A compra de softwares que possam se infiltrar em computadores e celulares por meio da debilidade de seus sistemas de segurança, para colher dados além da fonte aberta (aquela acessível ao público em geral, mediante pagamento ou não), protegidos pelo sigilo telefônico, telemático e do ambiente privado, é flagrantemente ilegal. Trata-se de desvio de recursos públicos para fins ilícitos, atentórios à dignidade da pessoa humana. É disso que se trata no caso do pregão eletrônico lançado pelo Ministério da Justiça.

Escandaliza ainda mais o senso comum, a notícia da suposta presença, nas tratativas da compra, do filho do presidente da República, o vereador Carlos Bolsonaro, notoriamente envolvido em práticas à margem das regras das redes sociais e coordenação de ataques por disparo em massa de fake news contra a integridade de atores públicos e de grave distorção de fatos de interesse público. Permitir-lhe voz decisiva na escolha do software – diz-se que teria predileção pelo programa israelense Pegasus – sugere que venha a ter acesso ao uso dos dispositivos invasivos, de certo para finalidade de agitação política e tensionamento do espaço público. É inaceitável imaginar Carlos Bolsonaro com acesso a informações e dados pessoais de seus muitos adversários políticos. Não há dúvida de que faria uso destes para fins eleitorais, implicando verdadeiro abuso de meios de comunicação.
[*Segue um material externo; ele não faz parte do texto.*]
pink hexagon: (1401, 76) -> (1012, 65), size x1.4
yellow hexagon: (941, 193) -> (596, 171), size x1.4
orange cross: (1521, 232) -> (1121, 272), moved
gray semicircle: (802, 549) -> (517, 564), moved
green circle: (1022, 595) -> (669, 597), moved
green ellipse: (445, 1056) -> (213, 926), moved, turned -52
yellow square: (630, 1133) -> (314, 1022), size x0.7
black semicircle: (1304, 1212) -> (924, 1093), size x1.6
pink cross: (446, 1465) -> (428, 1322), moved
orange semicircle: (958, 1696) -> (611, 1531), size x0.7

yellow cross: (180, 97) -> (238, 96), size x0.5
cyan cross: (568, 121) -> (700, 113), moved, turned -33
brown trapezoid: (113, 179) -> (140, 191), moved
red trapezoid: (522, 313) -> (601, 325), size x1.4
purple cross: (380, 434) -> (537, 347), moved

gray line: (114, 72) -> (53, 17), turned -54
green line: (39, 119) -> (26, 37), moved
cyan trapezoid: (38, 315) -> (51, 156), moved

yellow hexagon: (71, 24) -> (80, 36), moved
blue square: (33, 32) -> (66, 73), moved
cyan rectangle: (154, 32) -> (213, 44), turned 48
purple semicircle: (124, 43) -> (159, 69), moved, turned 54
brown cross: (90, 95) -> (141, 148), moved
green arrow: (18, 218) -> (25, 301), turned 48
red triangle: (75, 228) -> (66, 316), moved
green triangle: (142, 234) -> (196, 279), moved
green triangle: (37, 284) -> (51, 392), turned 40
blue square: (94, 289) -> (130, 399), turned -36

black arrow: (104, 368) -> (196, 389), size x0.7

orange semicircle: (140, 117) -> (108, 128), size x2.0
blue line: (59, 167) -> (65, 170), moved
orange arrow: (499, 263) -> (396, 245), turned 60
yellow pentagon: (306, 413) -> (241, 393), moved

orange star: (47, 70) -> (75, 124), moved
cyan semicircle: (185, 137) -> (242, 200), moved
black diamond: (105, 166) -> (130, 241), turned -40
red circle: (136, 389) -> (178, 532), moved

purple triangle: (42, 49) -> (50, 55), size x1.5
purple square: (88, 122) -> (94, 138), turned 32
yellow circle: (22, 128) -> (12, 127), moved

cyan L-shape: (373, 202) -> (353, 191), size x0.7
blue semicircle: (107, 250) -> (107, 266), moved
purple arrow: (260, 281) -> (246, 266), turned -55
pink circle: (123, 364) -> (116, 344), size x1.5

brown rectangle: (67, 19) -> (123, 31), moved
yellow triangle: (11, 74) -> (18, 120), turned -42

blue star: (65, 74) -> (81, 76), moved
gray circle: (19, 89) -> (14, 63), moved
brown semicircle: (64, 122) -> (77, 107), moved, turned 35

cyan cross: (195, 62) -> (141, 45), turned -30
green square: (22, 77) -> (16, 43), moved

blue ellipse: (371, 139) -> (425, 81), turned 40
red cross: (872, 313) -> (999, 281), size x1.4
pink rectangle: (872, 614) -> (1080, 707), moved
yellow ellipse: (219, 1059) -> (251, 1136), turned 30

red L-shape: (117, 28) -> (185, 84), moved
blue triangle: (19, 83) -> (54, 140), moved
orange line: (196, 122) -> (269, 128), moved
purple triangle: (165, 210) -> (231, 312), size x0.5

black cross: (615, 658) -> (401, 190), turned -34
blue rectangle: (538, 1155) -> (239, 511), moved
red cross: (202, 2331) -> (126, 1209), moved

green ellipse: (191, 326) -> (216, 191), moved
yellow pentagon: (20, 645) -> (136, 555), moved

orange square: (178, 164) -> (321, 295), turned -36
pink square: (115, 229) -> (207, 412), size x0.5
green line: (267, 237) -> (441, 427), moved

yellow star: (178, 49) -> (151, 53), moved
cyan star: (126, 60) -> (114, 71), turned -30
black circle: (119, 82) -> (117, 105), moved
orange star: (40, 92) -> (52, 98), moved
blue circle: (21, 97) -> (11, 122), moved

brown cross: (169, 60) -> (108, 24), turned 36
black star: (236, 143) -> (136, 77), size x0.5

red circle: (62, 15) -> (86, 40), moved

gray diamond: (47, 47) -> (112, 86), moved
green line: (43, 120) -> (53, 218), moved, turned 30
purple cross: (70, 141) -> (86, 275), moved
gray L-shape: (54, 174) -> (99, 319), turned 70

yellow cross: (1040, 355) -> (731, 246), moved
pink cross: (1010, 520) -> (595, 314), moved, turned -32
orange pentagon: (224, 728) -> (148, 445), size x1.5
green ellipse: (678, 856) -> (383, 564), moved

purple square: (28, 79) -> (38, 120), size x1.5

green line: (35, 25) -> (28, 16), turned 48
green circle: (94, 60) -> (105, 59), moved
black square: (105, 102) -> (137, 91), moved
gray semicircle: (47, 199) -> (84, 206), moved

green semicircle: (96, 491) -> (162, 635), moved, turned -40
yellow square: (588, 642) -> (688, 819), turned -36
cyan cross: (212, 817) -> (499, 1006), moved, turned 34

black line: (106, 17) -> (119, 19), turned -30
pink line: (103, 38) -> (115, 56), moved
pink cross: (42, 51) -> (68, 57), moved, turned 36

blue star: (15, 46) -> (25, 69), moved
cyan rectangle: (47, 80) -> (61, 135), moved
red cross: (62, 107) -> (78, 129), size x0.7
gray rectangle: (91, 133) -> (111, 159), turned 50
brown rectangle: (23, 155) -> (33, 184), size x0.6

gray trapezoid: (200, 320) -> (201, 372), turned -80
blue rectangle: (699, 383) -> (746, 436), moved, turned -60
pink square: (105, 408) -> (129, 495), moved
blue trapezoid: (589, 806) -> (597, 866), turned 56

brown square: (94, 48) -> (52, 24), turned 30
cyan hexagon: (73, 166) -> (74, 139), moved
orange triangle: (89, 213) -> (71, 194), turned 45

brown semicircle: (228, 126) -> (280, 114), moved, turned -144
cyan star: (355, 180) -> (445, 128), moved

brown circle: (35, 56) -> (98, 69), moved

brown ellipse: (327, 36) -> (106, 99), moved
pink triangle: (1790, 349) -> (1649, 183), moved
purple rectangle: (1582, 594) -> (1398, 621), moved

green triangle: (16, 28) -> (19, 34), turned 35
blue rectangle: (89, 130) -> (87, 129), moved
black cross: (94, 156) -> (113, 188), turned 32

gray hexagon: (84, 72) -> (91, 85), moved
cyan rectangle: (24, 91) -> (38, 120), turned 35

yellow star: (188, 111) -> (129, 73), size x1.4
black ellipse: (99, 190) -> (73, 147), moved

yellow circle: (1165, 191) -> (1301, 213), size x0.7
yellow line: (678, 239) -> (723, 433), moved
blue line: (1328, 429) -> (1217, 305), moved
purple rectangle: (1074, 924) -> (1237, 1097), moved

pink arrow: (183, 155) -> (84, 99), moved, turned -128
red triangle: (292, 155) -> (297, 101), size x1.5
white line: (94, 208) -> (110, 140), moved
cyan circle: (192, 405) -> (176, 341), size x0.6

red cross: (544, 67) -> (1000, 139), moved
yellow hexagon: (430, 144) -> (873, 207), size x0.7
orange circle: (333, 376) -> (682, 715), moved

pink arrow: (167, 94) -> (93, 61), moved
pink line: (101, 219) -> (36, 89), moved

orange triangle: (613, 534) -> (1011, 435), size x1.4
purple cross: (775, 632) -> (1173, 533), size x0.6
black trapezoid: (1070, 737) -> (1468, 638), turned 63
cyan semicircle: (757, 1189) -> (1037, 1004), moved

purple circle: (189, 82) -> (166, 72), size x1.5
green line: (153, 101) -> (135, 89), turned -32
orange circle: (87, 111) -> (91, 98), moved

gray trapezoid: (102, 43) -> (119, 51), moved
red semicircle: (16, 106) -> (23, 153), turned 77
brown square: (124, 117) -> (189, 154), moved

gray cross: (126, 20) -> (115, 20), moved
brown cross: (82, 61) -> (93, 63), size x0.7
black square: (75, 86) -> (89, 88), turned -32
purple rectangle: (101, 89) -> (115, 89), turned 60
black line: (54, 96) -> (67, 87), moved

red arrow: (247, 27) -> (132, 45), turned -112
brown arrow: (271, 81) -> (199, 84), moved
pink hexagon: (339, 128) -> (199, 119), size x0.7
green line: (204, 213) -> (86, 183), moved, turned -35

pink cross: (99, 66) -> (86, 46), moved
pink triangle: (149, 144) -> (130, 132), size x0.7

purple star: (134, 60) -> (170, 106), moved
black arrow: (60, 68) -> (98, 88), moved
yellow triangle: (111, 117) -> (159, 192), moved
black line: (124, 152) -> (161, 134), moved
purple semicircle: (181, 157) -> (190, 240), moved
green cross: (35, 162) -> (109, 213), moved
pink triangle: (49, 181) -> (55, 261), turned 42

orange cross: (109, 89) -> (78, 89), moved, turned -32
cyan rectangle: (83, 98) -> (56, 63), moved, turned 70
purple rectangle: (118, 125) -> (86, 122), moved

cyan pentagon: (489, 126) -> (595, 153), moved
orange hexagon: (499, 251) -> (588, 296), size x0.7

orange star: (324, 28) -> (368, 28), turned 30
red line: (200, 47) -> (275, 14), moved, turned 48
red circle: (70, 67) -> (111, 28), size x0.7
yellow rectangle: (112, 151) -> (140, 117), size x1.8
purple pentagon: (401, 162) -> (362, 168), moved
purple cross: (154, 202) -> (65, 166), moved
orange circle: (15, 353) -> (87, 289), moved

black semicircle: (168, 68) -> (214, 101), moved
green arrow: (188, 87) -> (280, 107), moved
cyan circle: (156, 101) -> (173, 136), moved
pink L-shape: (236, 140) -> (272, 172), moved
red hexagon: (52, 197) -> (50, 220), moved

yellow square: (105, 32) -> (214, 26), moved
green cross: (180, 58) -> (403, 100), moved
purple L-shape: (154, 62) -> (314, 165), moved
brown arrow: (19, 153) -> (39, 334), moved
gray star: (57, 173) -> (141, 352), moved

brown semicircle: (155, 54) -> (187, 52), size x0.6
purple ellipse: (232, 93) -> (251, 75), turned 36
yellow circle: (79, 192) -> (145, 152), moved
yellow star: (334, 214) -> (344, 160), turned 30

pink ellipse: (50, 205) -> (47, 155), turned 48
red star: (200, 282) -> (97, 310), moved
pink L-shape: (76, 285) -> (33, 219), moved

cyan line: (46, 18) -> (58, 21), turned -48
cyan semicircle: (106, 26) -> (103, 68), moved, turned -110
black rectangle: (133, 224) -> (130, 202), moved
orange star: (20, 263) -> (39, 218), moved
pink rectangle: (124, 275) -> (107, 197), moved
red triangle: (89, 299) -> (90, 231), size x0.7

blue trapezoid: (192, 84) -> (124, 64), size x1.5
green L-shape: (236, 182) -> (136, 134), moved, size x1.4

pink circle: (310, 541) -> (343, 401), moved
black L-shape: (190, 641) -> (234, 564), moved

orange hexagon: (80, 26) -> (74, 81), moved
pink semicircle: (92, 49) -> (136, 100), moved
Esse estado de coisas, se verdadeiro, denota prática de improbidade administrativa com prejuízo para os cofres públicos, já que cada exemplar desse software tem custo altíssimo. Trata-se de realização de despesa, a toda evidência, não autorizada em lei (art. 10, IX da Lei n.º 8.429, de 2 de junho de 1992 – LIA), já que o objeto da compra é de uso vedado.

É, ademais, imoral proceder a esse tipo de dispêndio em plena pandemia, quando faltam, segundo fontes governamentais, recursos para manter o auxílio emergencial mínimo para pessoas que não estão conseguindo seque cobrir os gastos de alimentação e moradia. Não há, pois, juízo de conveniência e oportunidade que resista a um exame sério do propósito.

A iniciativa revela, mais uma vez, completo descompromisso do governo Bolsonaro com a Constituição de 1988, que jurou cumprir. Sua obsessão contra os que elegeu por inimigos de sua ideologia de extrema direita o faz transformar o Brasil numa república de xeretas, em que ninguém mais poderá ter certeza do resguardo de sua esfera privada. Promove-se, pelo poder público, grave risco para a integridade física, psicológica e moral de muitos que entrarão na mira de seu grupo que espalha ódio por meio da rede mundial de computadores. A atuação do Ministério Público Federal e do judiciário torna-se urgente e imprescindível.